Babson was leading us to the door. “Can you tell us anything about her involvement with Dietrich? Personally, I mean?” I asked on our way out.
“I’m just glad she ended it. I never trusted him, really. Just something sleazy about him, not vicious. But she was lonely, I think, and flattered by his attention. He pursued her quite avidly for a while. She didn’t talk about him much anymore. And they always seemed to be on opposite sides in her recent battles. He’s a real user. I can’t imagine what she ever saw in him, so I didn’t encourage her to bring up his name.”
I rang for the elevator as Babson pushed open the exit door to walk down the back stairs to the ER. Mercer had one more question. “Ever go to a ball game with Dr. Dogen?”
“Excuse me?”
“Was she a sports fan? Baseball? Football?”

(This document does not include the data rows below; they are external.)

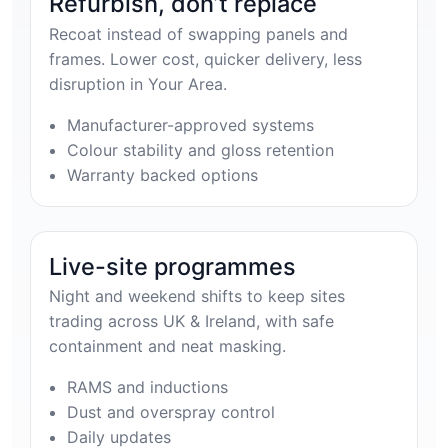
Refurbish, don’t replace
Recoat instead of swapping panels and
frames. Lower cost, quicker delivery, less
disruption in Your Area.
Manufacturer-approved systems
Colour stability and gloss retention
Warranty backed options
Live-site programmes
Night and weekend shifts to keep sites
trading across UK & Ireland, with safe
containment and neat masking.
RAMS and inductions
Dust and overspray control
Daily updates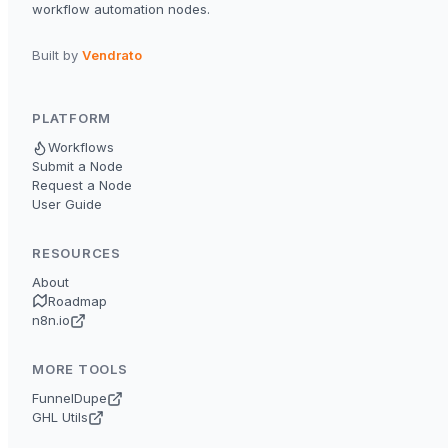
workflow automation nodes.
Built by
Vendrato
PLATFORM
Workflows
Submit a Node
Request a Node
User Guide
RESOURCES
About
Roadmap
n8n.io
MORE TOOLS
FunnelDupe
GHL Utils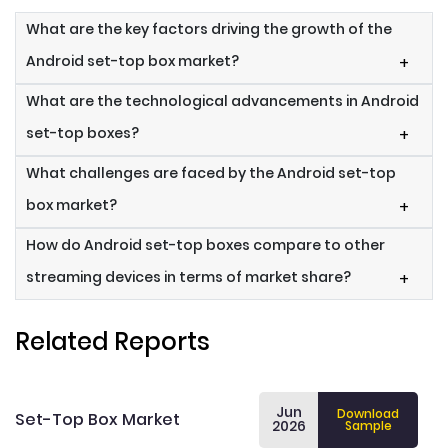
What are the key factors driving the growth of the
Android set-top box market?
+
What are the technological advancements in Android
set-top boxes?
+
What challenges are faced by the Android set-top
box market?
+
How do Android set-top boxes compare to other
streaming devices in terms of market share?
+
Related Reports
Jun
Download
Set-Top Box Market
2026
Sample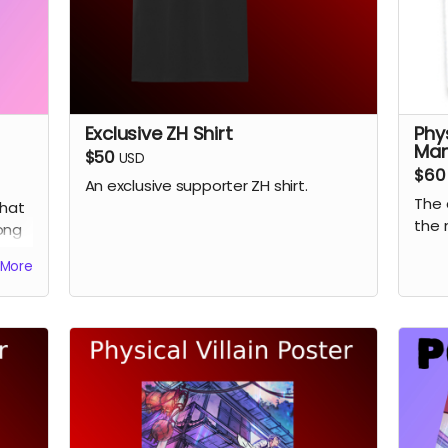
Exclusive ZH Shirt
Phy
Ma
$50
USD
$60
An exclusive supporter ZH shirt.
The 
hat
the 
ong
.
More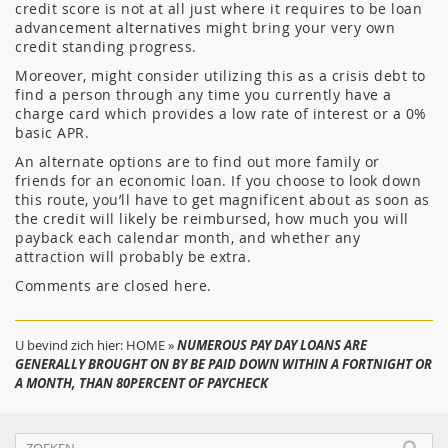
credit score is not at all just where it requires to be loan
advancement alternatives might bring your very own
credit standing progress.
Moreover, might consider utilizing this as a crisis debt to
find a person through any time you currently have a
charge card which provides a low rate of interest or a 0%
basic APR.
An alternate options are to find out more family or
friends for an economic loan. If you choose to look down
this route, you’ll have to get magnificent about as soon as
the credit will likely be reimbursed, how much you will
payback each calendar month, and whether any
attraction will probably be extra.
Comments are closed here.
U bevind zich hier:
HOME
»
NUMEROUS PAY DAY LOANS ARE
GENERALLY BROUGHT ON BY BE PAID DOWN WITHIN A FORTNIGHT OR
A MONTH, THAN 80PERCENT OF PAYCHECK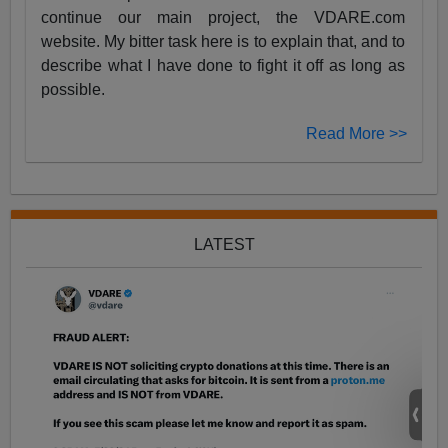
continue our main project, the VDARE.com
website. My bitter task here is to explain that, and to
describe what I have done to fight it off as long as
possible.
Read More >>
LATEST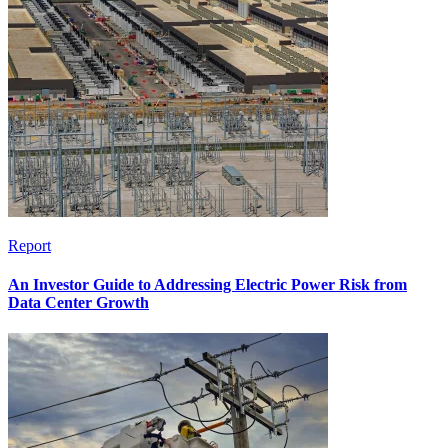
Report
An Investor Guide to Addressing Electric Power Risk from
Data Center Growth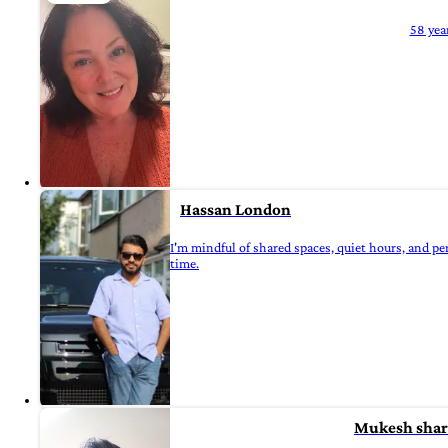
58 yea
Hassan London
I'm mindful of shared spaces, quiet hours, and pe
time.
Mukesh sha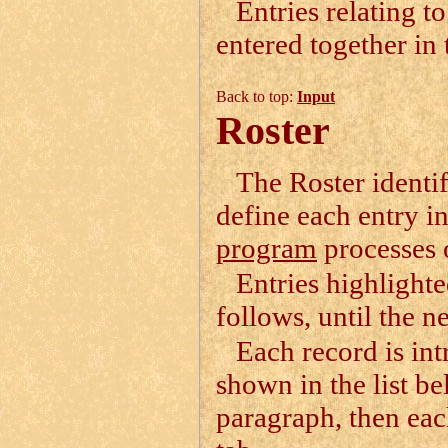
Entries relating t
entered together in 
Back to top:
Input
Roster
The Roster identif
define each entry in 
program
processes o
Entries highlighte
follows, until the ne
Each record is in
shown in the list b
paragraph, then eac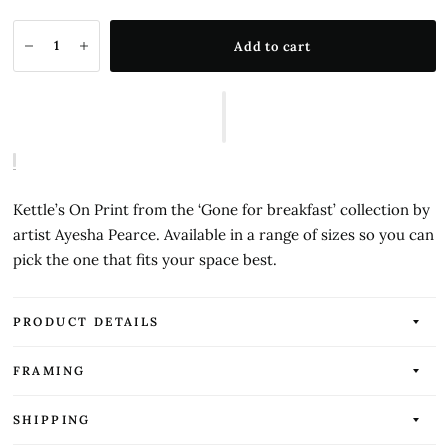
Add to cart
Kettle’s On Print from the ‘Gone for breakfast’ collection by
artist Ayesha Pearce. Available in a range of sizes so you can
pick the one that fits your space best.
PRODUCT DETAILS
FRAMING
SHIPPING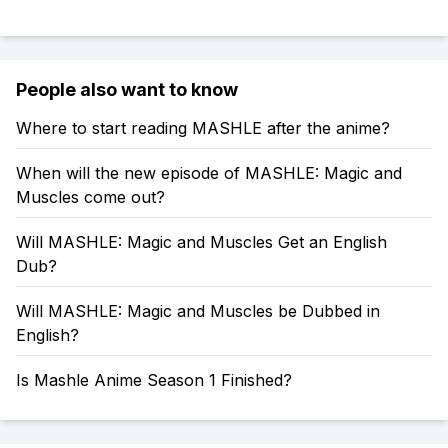
People also want to know
Where to start reading MASHLE after the anime?
When will the new episode of MASHLE: Magic and
Muscles come out?
Will MASHLE: Magic and Muscles Get an English
Dub?
Will MASHLE: Magic and Muscles be Dubbed in
English?
Is Mashle Anime Season 1 Finished?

“Gemma was a superb athlete. She loved physical challenges. Running, kayaking, skiing. Kind of thing I don’t really make time for, though. I’ve never been to a ball game with her, no. And I don’t remember Gemma ever talking about one. The only reason I ever go is for the sake of the hot dogs at Yankee Stadium, once a year. I couldn’t tell you a thing about that part of her life. Sorry.”
Babson was off down the staircase before the elevator doors opened to take us to the lobby. It was after five when we walked out of the hospital.
“Where to?”
“What would you think of a nice, home-cooked meal for a change?” Mercer asked.
“I’m out, guys.”
“No, no. Let’s pick up something from the supermarket. Mike and I’ll cook it. All you have to do is load the dishes in the dishwasher.”
“Deal.”
We were only a few blocks from my apartment. I waited in the car while they went into the grocery store and came out ten minutes later with shopping bags full of food.